┌──
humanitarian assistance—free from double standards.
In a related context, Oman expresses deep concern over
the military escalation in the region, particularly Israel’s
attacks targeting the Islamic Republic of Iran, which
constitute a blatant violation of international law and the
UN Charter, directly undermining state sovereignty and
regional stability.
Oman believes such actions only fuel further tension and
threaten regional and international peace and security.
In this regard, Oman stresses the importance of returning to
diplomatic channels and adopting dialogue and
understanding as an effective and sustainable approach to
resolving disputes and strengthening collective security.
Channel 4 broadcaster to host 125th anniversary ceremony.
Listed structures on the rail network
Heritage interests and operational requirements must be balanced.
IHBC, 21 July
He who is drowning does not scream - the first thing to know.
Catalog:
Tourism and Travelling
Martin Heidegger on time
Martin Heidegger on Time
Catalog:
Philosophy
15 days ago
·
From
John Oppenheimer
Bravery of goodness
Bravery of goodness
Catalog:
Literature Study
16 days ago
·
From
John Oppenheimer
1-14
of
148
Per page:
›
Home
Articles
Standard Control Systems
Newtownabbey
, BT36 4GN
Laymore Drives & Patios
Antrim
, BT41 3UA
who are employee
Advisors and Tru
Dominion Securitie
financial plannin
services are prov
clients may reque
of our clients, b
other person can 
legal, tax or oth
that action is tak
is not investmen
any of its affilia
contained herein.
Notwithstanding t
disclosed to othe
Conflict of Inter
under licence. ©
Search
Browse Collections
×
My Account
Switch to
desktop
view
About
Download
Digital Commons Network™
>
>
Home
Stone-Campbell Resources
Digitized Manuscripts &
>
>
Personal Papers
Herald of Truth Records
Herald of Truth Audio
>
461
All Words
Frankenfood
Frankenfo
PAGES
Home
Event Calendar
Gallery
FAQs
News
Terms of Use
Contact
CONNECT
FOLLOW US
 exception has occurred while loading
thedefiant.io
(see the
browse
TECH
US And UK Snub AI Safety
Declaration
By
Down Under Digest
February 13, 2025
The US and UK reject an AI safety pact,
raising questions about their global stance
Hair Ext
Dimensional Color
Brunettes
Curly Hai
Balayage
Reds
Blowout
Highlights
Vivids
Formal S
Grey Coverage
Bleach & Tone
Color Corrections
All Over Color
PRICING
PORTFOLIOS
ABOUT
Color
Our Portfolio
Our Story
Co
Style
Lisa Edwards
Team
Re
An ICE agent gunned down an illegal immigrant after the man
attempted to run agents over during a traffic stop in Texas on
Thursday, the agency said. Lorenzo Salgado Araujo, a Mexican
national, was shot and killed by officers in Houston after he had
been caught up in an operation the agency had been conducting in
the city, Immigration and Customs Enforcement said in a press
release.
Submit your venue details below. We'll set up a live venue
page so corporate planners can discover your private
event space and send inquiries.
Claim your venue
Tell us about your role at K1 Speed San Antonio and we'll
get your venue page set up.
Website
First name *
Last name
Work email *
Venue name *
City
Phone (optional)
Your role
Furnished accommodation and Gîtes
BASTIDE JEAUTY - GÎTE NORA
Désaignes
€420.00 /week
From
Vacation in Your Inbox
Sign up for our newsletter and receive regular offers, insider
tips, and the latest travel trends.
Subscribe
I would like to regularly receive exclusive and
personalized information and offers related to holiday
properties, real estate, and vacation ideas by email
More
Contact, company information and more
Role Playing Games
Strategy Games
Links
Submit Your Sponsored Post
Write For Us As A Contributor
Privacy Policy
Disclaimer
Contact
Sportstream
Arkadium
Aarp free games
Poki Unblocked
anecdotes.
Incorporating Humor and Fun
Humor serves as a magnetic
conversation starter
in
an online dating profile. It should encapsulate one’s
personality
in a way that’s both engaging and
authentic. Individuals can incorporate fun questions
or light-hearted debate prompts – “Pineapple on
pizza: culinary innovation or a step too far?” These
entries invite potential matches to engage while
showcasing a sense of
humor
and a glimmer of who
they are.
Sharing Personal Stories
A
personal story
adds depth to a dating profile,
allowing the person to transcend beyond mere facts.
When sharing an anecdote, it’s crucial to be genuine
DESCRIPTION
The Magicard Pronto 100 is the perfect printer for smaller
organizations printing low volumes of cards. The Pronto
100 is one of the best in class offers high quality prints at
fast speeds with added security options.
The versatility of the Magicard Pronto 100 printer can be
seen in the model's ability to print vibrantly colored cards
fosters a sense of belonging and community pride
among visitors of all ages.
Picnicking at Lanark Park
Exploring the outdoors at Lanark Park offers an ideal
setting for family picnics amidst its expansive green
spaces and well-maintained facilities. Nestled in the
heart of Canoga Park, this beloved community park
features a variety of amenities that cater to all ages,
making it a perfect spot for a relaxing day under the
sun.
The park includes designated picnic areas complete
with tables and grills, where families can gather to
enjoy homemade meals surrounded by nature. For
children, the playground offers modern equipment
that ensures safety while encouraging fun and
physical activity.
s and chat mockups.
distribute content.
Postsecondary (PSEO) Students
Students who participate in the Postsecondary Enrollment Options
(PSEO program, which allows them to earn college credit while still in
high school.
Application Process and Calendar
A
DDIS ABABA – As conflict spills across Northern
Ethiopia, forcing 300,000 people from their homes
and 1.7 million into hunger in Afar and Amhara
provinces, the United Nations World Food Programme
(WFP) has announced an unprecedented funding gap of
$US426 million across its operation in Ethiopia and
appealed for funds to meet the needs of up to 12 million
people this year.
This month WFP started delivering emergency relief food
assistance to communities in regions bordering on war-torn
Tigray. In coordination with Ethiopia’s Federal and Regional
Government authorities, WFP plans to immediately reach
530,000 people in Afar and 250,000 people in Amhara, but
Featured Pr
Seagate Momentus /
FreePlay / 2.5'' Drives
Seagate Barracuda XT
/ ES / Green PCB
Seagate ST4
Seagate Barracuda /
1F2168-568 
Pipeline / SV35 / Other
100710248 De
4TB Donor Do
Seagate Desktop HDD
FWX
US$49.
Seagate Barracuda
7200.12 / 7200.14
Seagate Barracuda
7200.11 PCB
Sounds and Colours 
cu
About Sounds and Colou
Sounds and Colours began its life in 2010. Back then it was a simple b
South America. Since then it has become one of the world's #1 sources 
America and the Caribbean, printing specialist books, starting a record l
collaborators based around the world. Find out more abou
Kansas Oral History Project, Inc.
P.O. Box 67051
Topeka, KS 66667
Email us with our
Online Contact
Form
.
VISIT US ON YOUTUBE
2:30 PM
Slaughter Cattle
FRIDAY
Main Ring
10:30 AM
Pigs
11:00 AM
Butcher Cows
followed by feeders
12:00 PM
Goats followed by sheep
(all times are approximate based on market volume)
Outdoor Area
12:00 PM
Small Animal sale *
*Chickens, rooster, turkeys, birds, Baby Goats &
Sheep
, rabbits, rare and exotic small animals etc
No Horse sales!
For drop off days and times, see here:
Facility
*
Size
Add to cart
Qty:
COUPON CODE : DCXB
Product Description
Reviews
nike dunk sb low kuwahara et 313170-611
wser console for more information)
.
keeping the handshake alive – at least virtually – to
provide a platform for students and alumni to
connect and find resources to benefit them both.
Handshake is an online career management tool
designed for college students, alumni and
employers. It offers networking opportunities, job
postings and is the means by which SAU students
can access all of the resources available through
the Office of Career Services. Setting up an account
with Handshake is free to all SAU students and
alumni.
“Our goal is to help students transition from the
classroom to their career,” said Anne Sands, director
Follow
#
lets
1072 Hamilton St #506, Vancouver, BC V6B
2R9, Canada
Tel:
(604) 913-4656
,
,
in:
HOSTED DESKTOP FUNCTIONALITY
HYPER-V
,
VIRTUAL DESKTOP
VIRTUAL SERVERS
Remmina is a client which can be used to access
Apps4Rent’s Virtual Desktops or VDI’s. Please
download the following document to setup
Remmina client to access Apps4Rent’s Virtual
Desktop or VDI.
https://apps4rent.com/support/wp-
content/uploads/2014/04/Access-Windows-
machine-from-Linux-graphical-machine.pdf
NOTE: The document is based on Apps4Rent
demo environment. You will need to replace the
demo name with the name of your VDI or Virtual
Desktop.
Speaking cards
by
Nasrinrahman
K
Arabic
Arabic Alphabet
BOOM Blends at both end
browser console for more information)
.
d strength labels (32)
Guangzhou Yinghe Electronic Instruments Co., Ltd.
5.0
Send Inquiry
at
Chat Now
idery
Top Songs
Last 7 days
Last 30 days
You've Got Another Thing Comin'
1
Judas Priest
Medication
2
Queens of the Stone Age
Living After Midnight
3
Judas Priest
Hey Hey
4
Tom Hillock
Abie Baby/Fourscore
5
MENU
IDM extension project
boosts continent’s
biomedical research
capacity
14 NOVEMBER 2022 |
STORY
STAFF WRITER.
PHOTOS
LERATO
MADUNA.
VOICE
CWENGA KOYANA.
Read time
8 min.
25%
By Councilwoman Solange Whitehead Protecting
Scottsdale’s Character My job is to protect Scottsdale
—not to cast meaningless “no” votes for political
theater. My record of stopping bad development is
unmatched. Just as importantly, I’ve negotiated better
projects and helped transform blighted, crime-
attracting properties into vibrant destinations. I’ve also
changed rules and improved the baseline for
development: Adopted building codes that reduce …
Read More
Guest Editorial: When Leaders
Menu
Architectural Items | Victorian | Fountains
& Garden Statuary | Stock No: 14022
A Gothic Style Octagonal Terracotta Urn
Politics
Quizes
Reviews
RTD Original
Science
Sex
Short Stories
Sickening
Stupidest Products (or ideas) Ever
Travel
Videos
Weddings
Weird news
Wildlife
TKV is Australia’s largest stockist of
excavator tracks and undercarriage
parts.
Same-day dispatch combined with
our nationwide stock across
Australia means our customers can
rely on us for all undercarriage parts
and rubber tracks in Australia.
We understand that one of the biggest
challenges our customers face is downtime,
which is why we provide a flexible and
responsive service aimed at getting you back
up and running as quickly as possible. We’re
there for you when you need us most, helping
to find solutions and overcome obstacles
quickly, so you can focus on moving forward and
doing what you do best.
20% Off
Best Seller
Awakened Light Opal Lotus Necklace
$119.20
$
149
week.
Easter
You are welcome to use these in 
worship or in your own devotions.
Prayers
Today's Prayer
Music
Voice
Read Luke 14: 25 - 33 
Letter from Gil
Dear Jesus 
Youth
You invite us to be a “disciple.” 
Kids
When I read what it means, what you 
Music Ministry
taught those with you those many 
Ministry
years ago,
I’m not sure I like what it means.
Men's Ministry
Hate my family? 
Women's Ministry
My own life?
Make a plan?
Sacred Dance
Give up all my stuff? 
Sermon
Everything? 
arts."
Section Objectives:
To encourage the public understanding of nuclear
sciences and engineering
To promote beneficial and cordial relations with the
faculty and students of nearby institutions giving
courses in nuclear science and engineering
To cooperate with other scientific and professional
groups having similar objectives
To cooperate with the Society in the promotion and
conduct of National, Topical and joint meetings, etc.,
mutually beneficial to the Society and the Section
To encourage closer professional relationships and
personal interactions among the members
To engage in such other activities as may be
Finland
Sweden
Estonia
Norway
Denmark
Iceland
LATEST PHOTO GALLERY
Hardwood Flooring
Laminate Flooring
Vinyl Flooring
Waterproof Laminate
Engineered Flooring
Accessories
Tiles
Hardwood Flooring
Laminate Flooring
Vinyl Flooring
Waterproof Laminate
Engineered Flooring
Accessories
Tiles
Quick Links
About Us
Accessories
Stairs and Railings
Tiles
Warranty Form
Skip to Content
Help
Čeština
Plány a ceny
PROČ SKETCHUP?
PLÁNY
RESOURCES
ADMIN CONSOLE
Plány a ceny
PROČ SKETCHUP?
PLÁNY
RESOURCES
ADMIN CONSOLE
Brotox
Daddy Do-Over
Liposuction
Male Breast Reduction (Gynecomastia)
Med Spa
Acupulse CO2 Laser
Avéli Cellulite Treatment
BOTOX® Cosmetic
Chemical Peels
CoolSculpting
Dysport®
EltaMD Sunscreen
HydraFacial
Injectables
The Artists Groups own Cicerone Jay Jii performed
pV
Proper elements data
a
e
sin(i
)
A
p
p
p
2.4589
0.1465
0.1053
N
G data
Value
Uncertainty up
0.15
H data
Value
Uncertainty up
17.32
└──
• WHAT YOU ARE ASKED TO DO
Beginning at the line above with "Picnicking at Lanark Park" and finishing at the line with "Ethiopia, forcing 300,000", return each line exactly and return nothing else.

• ANSWER SPACE
Picnicking at Lanark Park
Exploring the outdoors at Lanark Park offers an ideal
setting for family picnics amidst its expansive green
spaces and well-maintained facilities. Nestled in the
heart of Canoga Park, this beloved community park
features a variety of amenities that cater to all ages,
making it a perfect spot for a relaxing day under the
sun.
The park includes designated picnic areas complete
with tables and grills, where families can gather to
enjoy homemade meals surrounded by nature. For
children, the playground offers modern equipment
that ensures safety while encouraging fun and
physical activity.
s and chat mockups.
distribute content.
Postsecondary (PSEO) Students
Students who participate in the Postsecondary Enrollment Options
(PSEO program, which allows them to earn college credit while still in
high school.
Application Process and Calendar
A
DDIS ABABA – As conflict spills across Northern
Ethiopia, forcing 300,000 people from their homes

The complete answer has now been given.